When integrating $A/x$, why use the logarithm instead of $x$ raised to a power?

$\int\frac{15}{x}dx$ would be $$15\int\frac{1}{x}dx = 5\ln|x|+c$$

This seems like a silly question but I'm feeling exceptionally dense today. Why would you apply the logarithm rule, why wouldn't raising $x$ to a $-1$ exponent work?

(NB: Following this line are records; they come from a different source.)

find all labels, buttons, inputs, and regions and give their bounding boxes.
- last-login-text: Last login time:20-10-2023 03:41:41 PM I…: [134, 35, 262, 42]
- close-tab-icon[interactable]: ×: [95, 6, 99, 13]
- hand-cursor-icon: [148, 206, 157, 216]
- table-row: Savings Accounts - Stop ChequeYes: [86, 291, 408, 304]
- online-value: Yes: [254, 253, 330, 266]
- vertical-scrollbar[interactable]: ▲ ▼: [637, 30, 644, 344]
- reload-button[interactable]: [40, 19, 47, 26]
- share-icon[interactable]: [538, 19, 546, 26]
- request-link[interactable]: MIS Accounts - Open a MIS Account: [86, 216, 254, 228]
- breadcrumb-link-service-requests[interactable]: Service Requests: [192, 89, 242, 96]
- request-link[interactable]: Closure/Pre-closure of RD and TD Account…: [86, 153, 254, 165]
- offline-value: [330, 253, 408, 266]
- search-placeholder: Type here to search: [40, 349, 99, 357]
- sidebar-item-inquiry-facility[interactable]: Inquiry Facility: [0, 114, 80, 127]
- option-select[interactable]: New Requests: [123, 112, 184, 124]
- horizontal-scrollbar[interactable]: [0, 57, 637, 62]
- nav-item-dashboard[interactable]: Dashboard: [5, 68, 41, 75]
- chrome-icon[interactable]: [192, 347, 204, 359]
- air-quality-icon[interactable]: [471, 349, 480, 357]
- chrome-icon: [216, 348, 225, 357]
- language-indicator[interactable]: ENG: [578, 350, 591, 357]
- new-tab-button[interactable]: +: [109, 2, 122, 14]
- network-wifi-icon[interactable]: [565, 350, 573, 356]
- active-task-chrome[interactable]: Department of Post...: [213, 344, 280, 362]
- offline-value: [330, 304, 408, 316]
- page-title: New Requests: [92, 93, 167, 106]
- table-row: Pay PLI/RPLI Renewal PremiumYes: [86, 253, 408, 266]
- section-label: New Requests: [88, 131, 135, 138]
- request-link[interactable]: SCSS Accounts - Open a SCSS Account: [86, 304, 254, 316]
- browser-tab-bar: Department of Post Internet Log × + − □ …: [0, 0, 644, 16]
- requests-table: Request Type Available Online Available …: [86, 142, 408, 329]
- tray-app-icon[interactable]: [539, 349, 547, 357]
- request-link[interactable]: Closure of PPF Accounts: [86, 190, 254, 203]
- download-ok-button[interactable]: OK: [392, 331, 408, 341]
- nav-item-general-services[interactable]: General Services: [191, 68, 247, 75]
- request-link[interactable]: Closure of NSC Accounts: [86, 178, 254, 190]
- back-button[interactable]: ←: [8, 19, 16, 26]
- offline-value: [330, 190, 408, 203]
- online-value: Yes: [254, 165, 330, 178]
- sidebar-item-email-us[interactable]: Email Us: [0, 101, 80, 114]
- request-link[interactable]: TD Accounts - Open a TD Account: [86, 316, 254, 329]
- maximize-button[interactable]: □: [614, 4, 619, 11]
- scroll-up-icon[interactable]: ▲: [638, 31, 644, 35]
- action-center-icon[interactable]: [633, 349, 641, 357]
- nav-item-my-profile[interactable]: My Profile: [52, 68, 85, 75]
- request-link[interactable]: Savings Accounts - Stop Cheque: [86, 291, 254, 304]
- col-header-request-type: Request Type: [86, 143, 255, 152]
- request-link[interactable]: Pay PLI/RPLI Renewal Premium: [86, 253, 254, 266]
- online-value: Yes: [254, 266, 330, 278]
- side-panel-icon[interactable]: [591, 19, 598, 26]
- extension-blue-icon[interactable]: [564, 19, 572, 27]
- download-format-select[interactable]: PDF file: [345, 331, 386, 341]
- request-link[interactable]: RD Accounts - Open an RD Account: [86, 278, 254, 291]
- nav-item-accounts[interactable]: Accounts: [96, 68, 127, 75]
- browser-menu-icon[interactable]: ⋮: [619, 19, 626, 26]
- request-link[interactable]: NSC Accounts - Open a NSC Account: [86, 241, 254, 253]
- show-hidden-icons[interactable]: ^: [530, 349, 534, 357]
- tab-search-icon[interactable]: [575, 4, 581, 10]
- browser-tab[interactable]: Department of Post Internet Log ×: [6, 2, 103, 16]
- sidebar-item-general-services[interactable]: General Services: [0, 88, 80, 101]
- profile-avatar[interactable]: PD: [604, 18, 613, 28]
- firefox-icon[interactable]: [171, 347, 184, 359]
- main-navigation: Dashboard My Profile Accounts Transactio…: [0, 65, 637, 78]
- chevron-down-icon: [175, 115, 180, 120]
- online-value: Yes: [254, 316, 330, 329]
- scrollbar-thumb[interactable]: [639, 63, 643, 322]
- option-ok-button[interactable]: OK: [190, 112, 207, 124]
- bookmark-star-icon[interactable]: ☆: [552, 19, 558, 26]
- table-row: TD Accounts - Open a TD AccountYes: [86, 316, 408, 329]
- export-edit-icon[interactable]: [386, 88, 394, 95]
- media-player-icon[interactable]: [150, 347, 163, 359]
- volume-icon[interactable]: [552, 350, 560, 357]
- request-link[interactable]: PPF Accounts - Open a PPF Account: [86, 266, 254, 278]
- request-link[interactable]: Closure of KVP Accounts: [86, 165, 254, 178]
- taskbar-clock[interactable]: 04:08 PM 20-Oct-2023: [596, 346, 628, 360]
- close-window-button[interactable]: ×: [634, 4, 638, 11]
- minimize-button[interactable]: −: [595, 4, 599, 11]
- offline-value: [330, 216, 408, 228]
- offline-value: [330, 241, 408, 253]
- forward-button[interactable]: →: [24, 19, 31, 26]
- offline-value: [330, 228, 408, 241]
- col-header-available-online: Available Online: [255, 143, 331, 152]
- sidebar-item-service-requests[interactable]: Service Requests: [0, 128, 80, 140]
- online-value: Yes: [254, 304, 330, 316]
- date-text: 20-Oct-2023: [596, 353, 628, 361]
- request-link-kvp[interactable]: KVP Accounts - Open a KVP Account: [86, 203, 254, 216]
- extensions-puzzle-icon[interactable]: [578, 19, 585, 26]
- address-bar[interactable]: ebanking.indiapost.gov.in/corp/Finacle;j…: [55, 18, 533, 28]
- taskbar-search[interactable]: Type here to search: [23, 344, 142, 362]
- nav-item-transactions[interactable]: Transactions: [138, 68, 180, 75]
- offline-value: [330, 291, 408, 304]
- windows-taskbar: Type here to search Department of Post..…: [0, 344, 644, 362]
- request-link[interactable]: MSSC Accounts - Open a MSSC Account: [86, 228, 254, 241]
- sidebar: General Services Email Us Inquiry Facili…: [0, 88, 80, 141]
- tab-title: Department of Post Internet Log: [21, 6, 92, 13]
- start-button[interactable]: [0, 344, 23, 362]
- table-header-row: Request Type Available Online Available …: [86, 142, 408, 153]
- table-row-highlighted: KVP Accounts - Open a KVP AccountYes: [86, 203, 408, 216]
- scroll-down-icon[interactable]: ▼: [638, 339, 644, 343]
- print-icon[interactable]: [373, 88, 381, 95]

• Your solution is correct. $\int x^tdx=\frac{1}{t+1}x^{t+1} +C$ is valid for $t\neq -1$, so doesn't apply here. – vadim123 Jun 2 '13 at 4:06
• @vadim123 Ok, i see, thanks! – Ellen Jun 2 '13 at 4:10
• As to "why," if you increment the power of $x^{-1}$ you should find something isn't right since you'll be left with $x^0=1$, whose derivative is not $x^{-1}$ (and which will actually give you 0 area for any bounds). – Zen Jun 2 '13 at 4:21
• Also if you try to take the antiderivative of $x^{-1}$ using the power rule, you would obtain $\dfrac{x^0}{0}$. This is undefined, since the expression divides by zero. – Adriano Jun 2 '13 at 4:44

Let $a$ be a fixed positive number. We know by integration that $$\int_1^a \frac{dx}{x}=\ln a-\ln 1=\ln a.\tag{1}$$
We try to reconcile this with the ordinary formula for the integral of a power. Note that if $w\ne 1$, then $$\int_1^a x^{-w}\,dx= \frac{1}{1-w}\left(a^{1-w}-1^{1-w}\right).\tag{2}$$ There is an obvious problem in using this when $w=1$, because of the division by $0$. So instead let us take the limit as $w$ approaches $1$ of the expression at the right side of (2). So, letting $h=1-w$, we want to find $$\lim_{h\to 0}\frac{a^h -1}{h}.\tag{3}$$ We recognize the limit (3) as the derivative of the function $a^t$ with respect to $t$, at $t=0$. Simce $a^t=e^{(\ln a)t}$, the derivative at $t=0$ is $\ln a$.
This is the same as the answer (1) that we obtained by using the standard formula for $\int \frac{dx}{x}$. So this formula can be thought of as a limiting case of the 'usual" formula (2).